The L train shutdown is official.

The MTA board voted on Monday to approve the contract for the line’s Canarsie Tunnel rehabilitation, locking in a timeline for construction, costs and service interruptions.

L train service to and through Manhattan will close for 15 months during the reconstruction, beginning in April 2019. The contract winners, a joint venture between Judlau Contracting and TC Electric, will begin preliminary work along the line immediately.

With the contract in place, the MTA has pushed back the start of construction from January 2019 to April of the same year. But the agency has also shaved three months off its original proposal for an 18-month shutdown. The full L line is expected to reopen in July 2020.

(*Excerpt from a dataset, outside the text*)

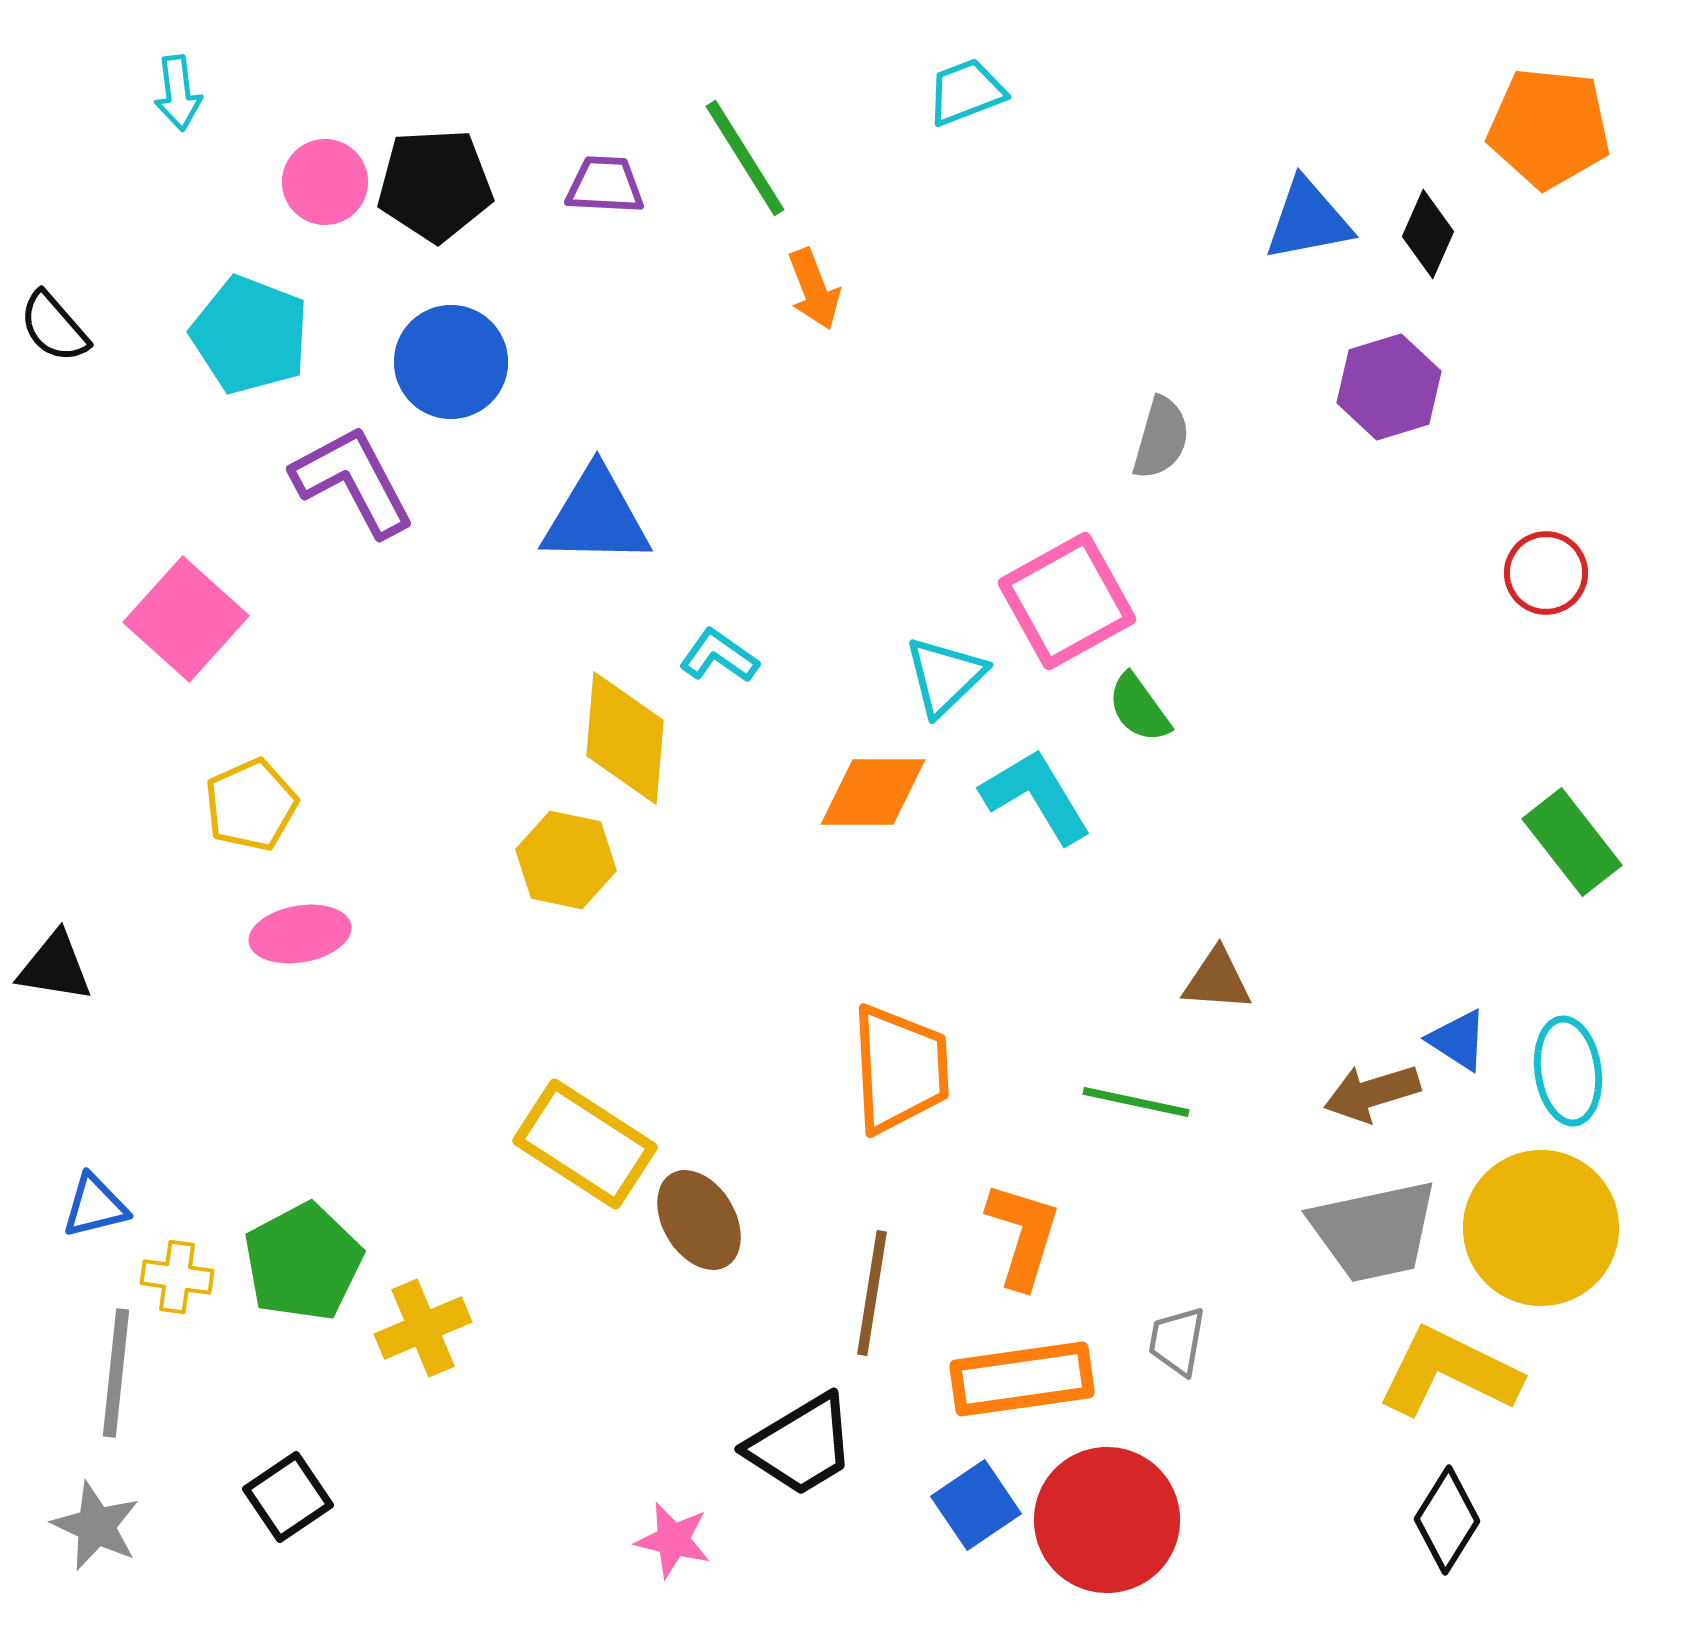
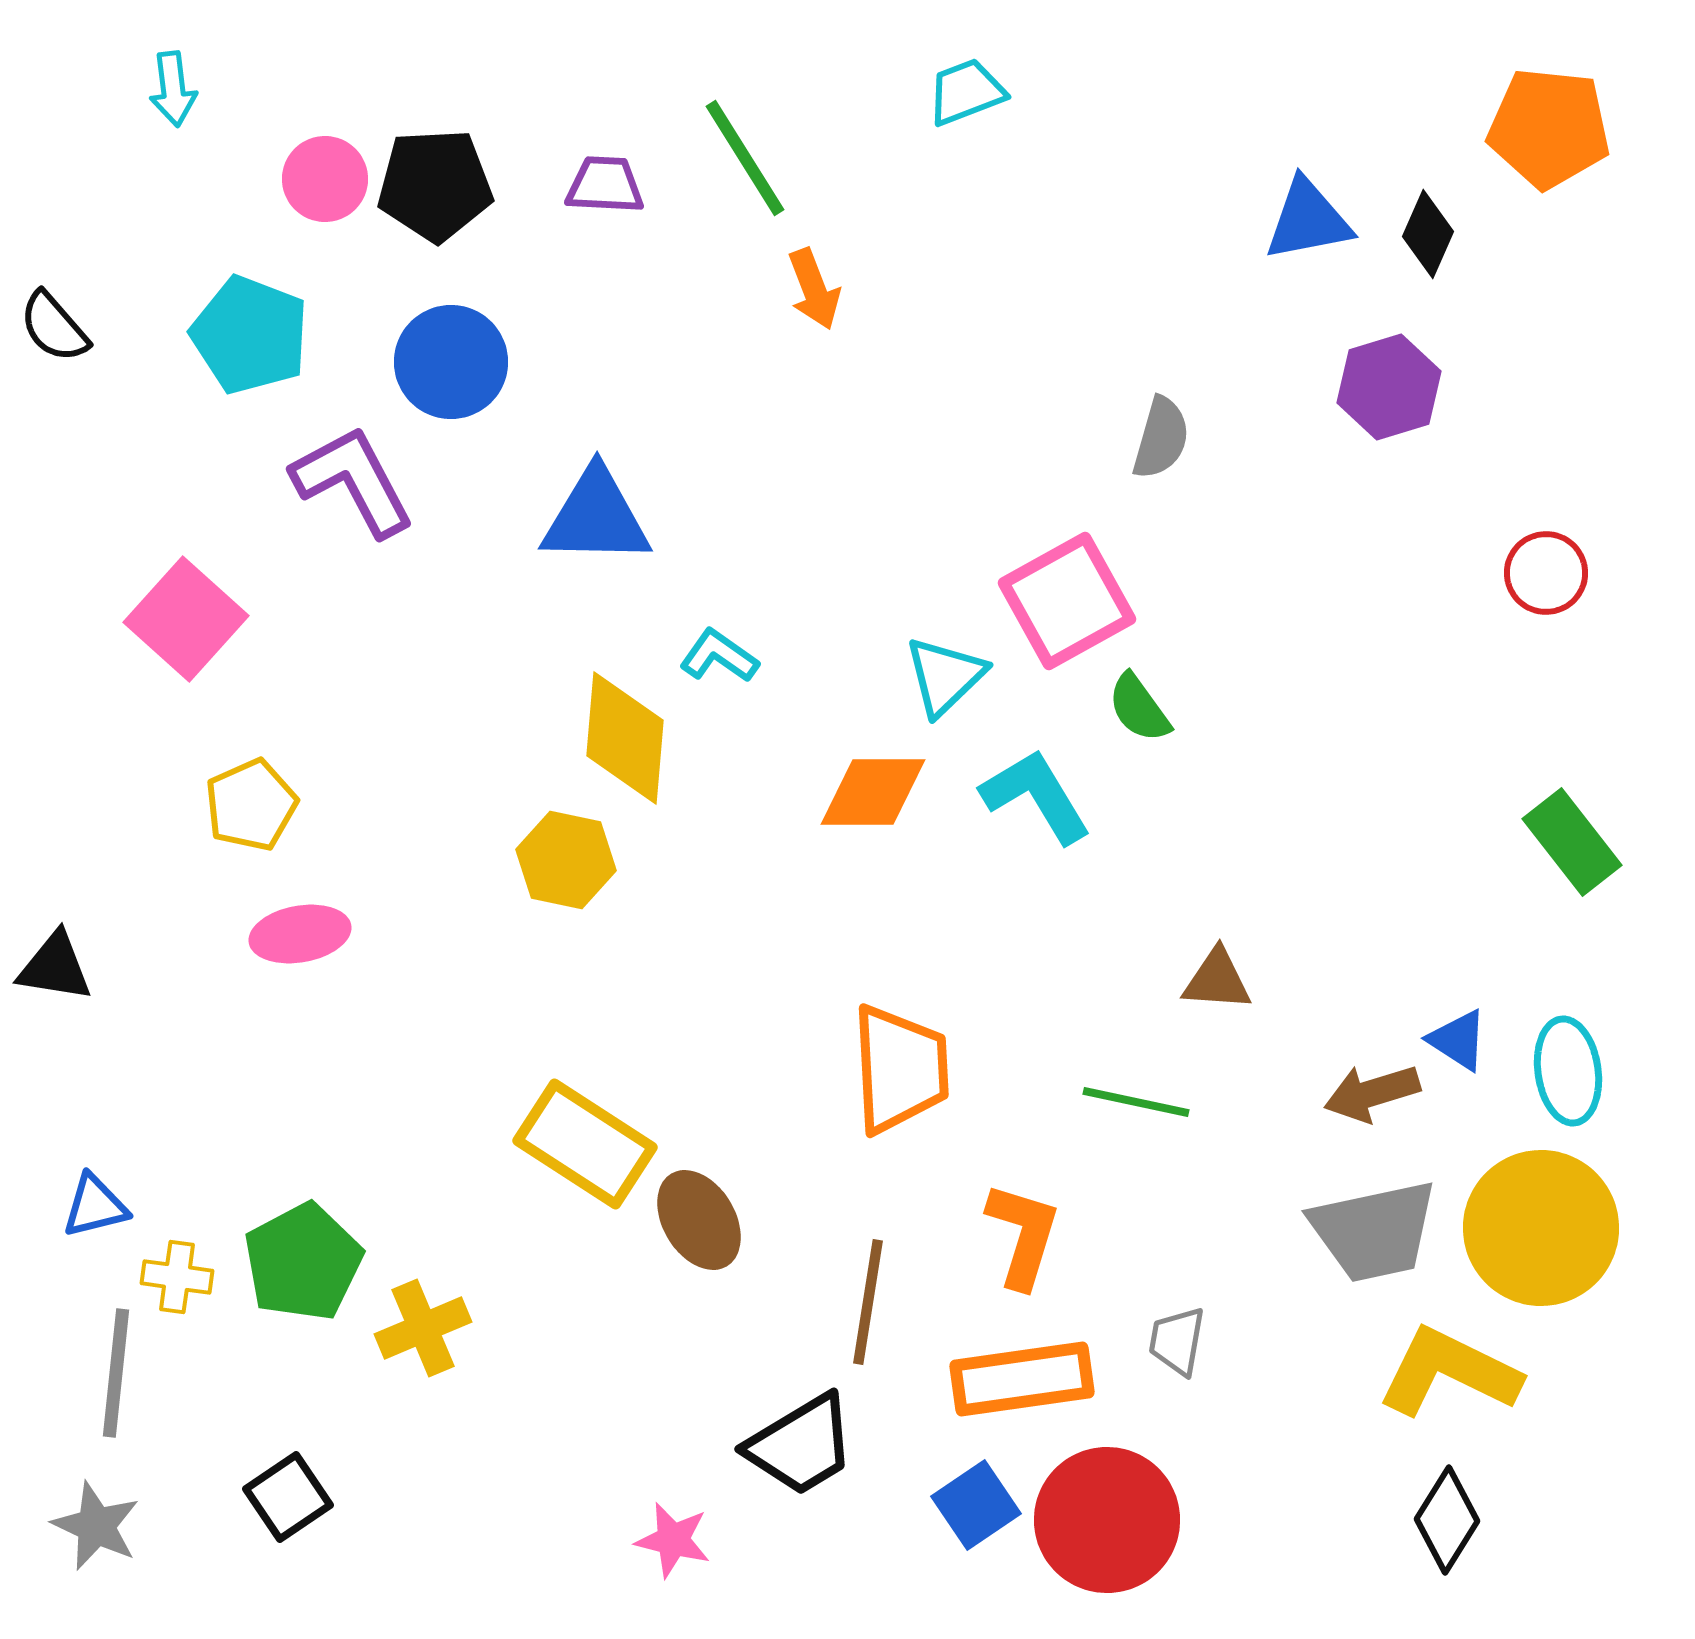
cyan arrow at (178, 93): moved 5 px left, 4 px up
pink circle at (325, 182): moved 3 px up
brown line at (872, 1293): moved 4 px left, 9 px down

“We should be held to a very high standard of doing [the L train rehabilitation] quick, doing it efficiently and doing it as inexpensively as we can with as little financial impact to the riding public as possible,” said Fernando Ferrer, the MTA’s acting chairman.

Repairs are needed after tidal surge from superstorm Sandy flooded the 100-year-old Canarsie Tunnel under the East River with millions of gallons of saltwater, causing severe damage.

But the approval of the $477 million contract came with some consternation. Several MTA board members linked Judlau, a Second Avenue subway contractor, to delays on that project as well as the ongoing rebuild of the 1 train’s Cortlandt Street station.

The agency was criticized over the last few weeks for choosing Judlau for another contract despite the contractor’s recent work.

Judlau has successfully completed similar rehabilitations of Sandy-damaged subway tunnels, Ferrer noted. The contractor touted its work on those projects in a statement and pledged to meet the L train timeline.

If the contracting team fails to meet the July 2020 deadline for reopening the L train’s Canarsie Tunnel, it would be fined $410,000 per each additional day of work. There is also an additional $15 million allotted on top of the contract that could be used to incentivize an early completion.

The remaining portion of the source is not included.